The order of the `X1`

and `X2`

variables in the interactions matters. The marginal effect is always calculated for the `X1`

variable over a range of `X2`

values.

Notice also that we set the `x`

and `y`

axis labels with the `xlab`

and `ylab`

arguments.

**Time-varying Effects**

Finally, let’s look at how to use with the `coxsimtvc`

command to show results from effects that we estimate to vary over time. Here we are going to use another data set that is also included with `simPH`

. The event of interest in the following model is when deliberation is stopped on a European Union directive (the model is from Licht (2011)). We will create hazard ratios for the effect that the number of backlogged items (`backlog`

) has on deliberation time. We will estimate the effect as a log-time interaction.

```
# Load Golub & Steunenberg (2007) data. The data is included with simPH.
data("GolubEUPData")
# Create natural log-time interactions
Golubtvc <- function(x){
tvc(data = GolubEUPData, b = x, tvar = "end", tfun = "log")
}
GolubEUPData$Lcoop <- Golubtvc("coop")
GolubEUPData$Lqmv <- Golubtvc("qmv")
GolubEUPData$Lbacklog <- Golubtvc("backlog")
GolubEUPData$Lcodec <- Golubtvc("codec")
GolubEUPData$Lqmvpostsea <- Golubtvc("qmvpostsea")
GolubEUPData$Lthatcher <- Golubtvc("thatcher")
# Estimate model
M1 <- coxph(Surv(begin, end, event) ~ qmv + qmvpostsea + qmvpostteu +
coop + codec + eu9 + eu10 + eu12 + eu15 + thatcher +
agenda + backlog + Lqmv + Lqmvpostsea + Lcoop + Lcodec +
Lthatcher + Lbacklog,
data = GolubEUPData, ties = "efron")
```

Much of the first half of the code is dedicated to creating the log-time interactions with the `tvc`

command.

Now we simply create the simulations for a range of values of `backlog`

and plot them.
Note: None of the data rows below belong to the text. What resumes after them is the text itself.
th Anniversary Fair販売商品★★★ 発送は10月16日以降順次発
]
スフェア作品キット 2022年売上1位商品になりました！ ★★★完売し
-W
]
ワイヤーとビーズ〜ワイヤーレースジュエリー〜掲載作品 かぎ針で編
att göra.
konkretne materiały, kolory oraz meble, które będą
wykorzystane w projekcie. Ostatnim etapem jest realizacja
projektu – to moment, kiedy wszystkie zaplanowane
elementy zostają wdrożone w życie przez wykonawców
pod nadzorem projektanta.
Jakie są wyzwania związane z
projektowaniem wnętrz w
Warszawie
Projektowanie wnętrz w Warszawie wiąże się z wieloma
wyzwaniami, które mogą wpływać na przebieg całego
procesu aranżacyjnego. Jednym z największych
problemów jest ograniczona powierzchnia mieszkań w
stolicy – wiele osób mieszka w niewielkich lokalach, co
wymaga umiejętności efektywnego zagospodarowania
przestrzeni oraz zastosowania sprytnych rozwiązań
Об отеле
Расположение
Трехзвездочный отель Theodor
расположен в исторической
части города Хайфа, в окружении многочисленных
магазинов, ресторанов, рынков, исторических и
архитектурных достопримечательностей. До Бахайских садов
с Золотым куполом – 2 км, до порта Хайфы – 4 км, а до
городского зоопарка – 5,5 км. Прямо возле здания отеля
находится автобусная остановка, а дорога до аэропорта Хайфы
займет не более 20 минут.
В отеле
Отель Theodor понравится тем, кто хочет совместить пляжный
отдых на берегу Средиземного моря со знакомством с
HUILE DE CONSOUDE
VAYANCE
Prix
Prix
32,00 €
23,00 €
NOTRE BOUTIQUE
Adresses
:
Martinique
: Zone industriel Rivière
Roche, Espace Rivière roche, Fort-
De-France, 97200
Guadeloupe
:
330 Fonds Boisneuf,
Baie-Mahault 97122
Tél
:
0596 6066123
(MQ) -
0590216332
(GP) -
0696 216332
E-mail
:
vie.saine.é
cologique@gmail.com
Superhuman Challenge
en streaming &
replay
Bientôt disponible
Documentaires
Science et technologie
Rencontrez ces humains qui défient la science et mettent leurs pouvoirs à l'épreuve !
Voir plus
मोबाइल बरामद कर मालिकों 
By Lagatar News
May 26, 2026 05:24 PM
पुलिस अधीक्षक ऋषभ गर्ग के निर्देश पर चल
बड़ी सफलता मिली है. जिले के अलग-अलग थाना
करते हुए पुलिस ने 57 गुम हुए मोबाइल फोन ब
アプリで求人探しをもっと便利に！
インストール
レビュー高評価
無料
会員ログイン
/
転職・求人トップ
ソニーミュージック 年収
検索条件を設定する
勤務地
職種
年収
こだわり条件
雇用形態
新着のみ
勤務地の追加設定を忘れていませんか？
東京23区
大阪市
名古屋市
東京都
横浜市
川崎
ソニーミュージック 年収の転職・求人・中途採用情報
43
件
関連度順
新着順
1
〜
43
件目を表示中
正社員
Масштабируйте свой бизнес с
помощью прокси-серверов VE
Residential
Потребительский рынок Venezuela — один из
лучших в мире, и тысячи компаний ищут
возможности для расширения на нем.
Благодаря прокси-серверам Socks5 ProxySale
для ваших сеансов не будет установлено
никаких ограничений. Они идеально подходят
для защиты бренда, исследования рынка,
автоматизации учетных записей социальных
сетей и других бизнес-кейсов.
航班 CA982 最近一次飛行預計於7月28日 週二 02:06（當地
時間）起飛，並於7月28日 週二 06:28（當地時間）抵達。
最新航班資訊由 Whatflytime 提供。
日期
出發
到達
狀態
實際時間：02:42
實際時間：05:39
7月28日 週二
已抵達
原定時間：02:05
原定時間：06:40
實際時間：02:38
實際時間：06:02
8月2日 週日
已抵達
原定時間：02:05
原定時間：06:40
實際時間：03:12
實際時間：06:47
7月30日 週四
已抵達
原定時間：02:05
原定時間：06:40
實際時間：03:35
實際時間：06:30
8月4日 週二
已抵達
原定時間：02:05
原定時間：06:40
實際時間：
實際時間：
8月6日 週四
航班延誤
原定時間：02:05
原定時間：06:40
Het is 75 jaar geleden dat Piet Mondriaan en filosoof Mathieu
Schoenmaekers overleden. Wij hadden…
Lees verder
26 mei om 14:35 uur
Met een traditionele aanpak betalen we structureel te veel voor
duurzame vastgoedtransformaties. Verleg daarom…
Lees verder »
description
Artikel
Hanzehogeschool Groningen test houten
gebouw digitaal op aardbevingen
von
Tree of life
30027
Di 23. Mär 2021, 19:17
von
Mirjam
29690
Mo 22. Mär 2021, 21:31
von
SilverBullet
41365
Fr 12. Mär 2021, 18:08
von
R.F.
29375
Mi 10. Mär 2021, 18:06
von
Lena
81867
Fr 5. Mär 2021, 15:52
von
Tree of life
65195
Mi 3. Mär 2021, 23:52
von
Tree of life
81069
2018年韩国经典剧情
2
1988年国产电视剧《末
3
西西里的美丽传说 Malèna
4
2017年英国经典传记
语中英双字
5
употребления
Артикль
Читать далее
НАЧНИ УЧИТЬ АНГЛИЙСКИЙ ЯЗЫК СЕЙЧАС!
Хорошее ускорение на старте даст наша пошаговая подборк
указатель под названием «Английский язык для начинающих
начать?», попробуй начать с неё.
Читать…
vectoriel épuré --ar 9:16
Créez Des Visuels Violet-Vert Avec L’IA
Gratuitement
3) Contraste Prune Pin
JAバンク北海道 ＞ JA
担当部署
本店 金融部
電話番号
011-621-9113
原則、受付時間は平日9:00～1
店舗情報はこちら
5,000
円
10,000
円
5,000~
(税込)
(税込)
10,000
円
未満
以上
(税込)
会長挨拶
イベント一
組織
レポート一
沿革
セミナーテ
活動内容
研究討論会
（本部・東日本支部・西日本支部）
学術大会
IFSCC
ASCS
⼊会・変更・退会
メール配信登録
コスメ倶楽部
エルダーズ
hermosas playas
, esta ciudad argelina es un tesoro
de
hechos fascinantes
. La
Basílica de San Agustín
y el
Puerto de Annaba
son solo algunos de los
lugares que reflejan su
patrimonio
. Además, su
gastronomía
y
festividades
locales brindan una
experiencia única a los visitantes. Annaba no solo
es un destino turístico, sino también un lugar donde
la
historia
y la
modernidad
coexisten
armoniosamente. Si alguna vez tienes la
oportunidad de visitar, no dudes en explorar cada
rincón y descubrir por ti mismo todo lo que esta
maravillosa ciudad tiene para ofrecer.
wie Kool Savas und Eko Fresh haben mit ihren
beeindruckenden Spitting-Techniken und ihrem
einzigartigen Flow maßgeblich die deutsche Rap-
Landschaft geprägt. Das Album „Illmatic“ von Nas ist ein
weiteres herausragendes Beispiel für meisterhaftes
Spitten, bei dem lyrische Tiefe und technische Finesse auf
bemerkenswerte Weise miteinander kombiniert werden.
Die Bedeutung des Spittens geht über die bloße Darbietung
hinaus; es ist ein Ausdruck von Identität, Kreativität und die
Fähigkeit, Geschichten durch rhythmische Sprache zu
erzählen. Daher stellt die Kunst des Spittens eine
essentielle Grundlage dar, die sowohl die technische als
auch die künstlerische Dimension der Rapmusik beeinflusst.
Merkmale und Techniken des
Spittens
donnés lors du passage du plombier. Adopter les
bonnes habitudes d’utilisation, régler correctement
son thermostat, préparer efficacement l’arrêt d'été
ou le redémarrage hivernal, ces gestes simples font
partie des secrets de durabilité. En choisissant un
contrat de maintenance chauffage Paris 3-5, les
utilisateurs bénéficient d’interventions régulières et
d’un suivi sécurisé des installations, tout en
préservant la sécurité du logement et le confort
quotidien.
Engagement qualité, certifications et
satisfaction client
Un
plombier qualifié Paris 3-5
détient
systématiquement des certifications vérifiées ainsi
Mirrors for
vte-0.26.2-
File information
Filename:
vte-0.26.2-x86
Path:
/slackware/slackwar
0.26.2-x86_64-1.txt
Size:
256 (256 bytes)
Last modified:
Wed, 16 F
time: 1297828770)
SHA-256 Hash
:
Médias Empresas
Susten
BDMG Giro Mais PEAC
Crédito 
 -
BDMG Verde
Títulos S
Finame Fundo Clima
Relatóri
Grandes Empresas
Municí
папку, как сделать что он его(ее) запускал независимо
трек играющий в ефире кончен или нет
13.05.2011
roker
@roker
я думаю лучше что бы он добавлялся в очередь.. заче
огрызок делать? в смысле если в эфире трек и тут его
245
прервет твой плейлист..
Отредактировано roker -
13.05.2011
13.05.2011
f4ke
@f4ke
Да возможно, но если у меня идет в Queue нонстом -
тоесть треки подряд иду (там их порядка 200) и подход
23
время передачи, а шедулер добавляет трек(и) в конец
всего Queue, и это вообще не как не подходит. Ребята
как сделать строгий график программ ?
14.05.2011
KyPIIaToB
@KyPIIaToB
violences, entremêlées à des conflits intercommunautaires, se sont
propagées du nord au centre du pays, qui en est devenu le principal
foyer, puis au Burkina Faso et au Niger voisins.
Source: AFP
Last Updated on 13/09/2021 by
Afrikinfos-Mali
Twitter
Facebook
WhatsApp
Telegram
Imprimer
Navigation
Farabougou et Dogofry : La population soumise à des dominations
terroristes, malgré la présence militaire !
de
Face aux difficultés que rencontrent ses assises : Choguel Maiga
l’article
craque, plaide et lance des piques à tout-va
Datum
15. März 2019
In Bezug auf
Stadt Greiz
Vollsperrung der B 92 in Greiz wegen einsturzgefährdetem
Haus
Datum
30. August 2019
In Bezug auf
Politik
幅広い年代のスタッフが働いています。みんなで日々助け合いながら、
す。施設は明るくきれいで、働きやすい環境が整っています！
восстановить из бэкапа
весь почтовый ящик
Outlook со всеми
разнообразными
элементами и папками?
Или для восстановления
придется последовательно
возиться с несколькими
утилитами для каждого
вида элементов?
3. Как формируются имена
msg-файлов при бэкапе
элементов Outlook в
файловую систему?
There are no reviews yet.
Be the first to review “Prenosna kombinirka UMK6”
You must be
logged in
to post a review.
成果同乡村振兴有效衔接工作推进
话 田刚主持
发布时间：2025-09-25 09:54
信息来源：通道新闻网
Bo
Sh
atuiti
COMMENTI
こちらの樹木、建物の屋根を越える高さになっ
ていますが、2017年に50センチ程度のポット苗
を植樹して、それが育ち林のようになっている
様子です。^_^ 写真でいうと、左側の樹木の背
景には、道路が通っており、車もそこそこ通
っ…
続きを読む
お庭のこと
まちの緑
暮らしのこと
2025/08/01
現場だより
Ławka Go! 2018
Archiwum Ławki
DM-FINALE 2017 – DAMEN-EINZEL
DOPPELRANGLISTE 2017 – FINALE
Note in the following code that we tell `coxsimtvc`

the name of both the base `backlog`

variable and its log-time interaction term `Lbacklog`

using the `btvc`

argument. We also need to tell `coxsimtvc`

that it is a log-time interaction with `tfun = "log"`

.

```
# Create simtvc object for relative hazard
Sim2 <- coxsimtvc(obj = M1, b = "backlog", btvc = "Lbacklog",
qi = "Relative Hazard", Xj = seq(40, 200, 40),
tfun = "log", from = 1200, to = 2000, by = 10,
nsim = 500)
# Create relative hazard plot
simGG(Sim2, xlab = "\nTime in Days", ribbons = TRUE,
leg.name = "Backlogged \n Items", alpha = 0.2)
```

**simGG Plots are ggplot2**

Finally, because almost every plot created by `simGG`

is a ggplot2 plot, you can use almost the full range of customisation options that that package allows. See the ggplot2 documentation for many examples.